Dana Pemerintah Rp200 T di Bank BUMN Berpotensi Hantam Kesehatan Sistem Keuangan

INDOPOSCO.ID – Pemerintah menempatkan dana sebesar Rp200 triliun di bank-bank BUMN agar mampu menghela kredit ke sektor produktif, perumahan rakyat, hingga Makan Bergizi Gratis (MBG).
Ekonom Achmad Nur Hidayat mempertanyakan keputusan tersebut. Pasalnya bisa membuka ruang moral hazard yang kelak menghantam kesehatan sistem keuangan.
“Tekad menyalurkan dana khusus ke kredit sudah tepat, tetapi efektivitasnya bergantung pada bagaimana kita mendesain pagar risiko, mengukur dampak, serta memastikan uang murah tidak tersedot ke zona nyaman kredit konsumtif,” ujar Achmad melalui gawai, Minggu (14/9/2025).
Ia mengatakan, masalahnya bukan sekadar kekurangan dana, melainkan transmisi pembiayaan yang kurang menggigit. Likuiditas perbankan relatif longgar dengan rasio pendanaan terhadap kredit masih di kisaran 88 persen. Dan kualitas aset terjaga, namun laju pertumbuhan kredit belum sebanding dengan kebutuhan pemulihan ekonomi.
“Dalam kondisi seperti ini, injeksi Rp200 triliun ibarat menambah turbo pada mobil yang sedang ragu-ragu. Dorongan ekstra bermanfaat bila jalan di depan jelas dan pengemudinya paham rute; jika tidak, tenaga besar justru meningkatkan risiko selip di tikungan,” ucapnya.
Ia mengungkapkan, dana murah mendorong bank mencari portofolio paling aman dan cepat. Sering kali jatuh ke refinancing debitur besar atau kredit konsumsi, bukan ke UMKM pangan, koperasi desa, atau pengembang rumah sederhana yang memerlukan nurturing.
“Penumpukan ke properti tanpa manajemen siklus bisa memantik volatilitas harga,” jelasnya.
“Risiko lainnya adalah moral hazard di hulu: “koperasi instan”, penyaluran berbasis kedekatan, atau pengadaan MBG yang tak transparan,” imbuhnya.

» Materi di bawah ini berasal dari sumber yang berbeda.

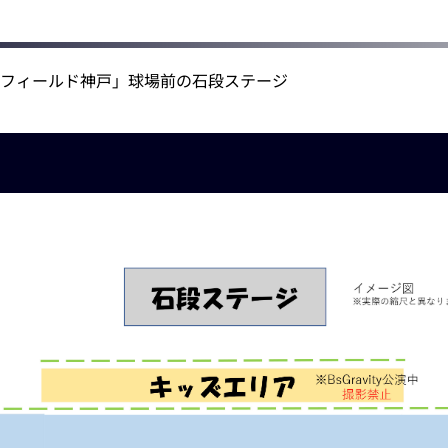
フィールド神戸」球場前の石段ステージ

Ia menambahkan, risiko lainnya adalah pendanaan yang volatil. Jika dana pemerintah bersifat on call sementara kreditnya berumur panjang, tercipta mismatch maturitas yang menyandera stabilitas likuiditas bila terjadi penarikan mendadak.
“Prioritas pertama adalah ekosistem pangan-gizi namun tidak terbatas hanya untuk MBG,” ujarnya.
“Bukan sekadar bahan baku, melainkan keseluruhan rantai pasok dari peternak ayam dan sapi perah, produsen telur, sayur dan susu, pabrik pengolahan, logistik dingin, dapur produksi, hingga pemasok kemasan,” lanjutnya. (nas)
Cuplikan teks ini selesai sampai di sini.